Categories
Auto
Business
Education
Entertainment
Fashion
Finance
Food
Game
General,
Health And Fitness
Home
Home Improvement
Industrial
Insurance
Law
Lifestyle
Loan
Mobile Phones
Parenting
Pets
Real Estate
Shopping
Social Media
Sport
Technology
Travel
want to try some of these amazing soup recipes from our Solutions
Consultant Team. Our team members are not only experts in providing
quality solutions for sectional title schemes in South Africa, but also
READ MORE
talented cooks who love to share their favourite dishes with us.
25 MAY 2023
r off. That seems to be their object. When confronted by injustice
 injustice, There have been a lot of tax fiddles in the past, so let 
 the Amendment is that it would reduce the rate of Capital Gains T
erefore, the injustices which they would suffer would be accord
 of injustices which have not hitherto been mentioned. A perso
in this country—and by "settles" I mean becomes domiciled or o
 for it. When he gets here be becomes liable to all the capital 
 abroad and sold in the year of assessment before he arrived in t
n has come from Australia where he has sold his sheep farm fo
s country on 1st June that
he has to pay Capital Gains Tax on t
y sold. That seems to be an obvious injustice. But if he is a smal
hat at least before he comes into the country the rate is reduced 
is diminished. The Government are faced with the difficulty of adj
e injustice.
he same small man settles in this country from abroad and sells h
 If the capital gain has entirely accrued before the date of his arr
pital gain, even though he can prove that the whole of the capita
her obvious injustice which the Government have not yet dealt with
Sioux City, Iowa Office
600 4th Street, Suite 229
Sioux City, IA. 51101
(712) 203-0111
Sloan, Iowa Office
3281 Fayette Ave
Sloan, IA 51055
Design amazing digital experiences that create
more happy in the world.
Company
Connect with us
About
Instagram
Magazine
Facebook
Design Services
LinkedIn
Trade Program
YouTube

- **Exercise details**: Your answer must be the lines from the first line of the records through the line containing "25 MAY 2023", copied exactly.

- **The completed task**:
Categories
Auto
Business
Education
Entertainment
Fashion
Finance
Food
Game
General,
Health And Fitness
Home
Home Improvement
Industrial
Insurance
Law
Lifestyle
Loan
Mobile Phones
Parenting
Pets
Real Estate
Shopping
Social Media
Sport
Technology
Travel
want to try some of these amazing soup recipes from our Solutions
Consultant Team. Our team members are not only experts in providing
quality solutions for sectional title schemes in South Africa, but also
READ MORE
talented cooks who love to share their favourite dishes with us.
25 MAY 2023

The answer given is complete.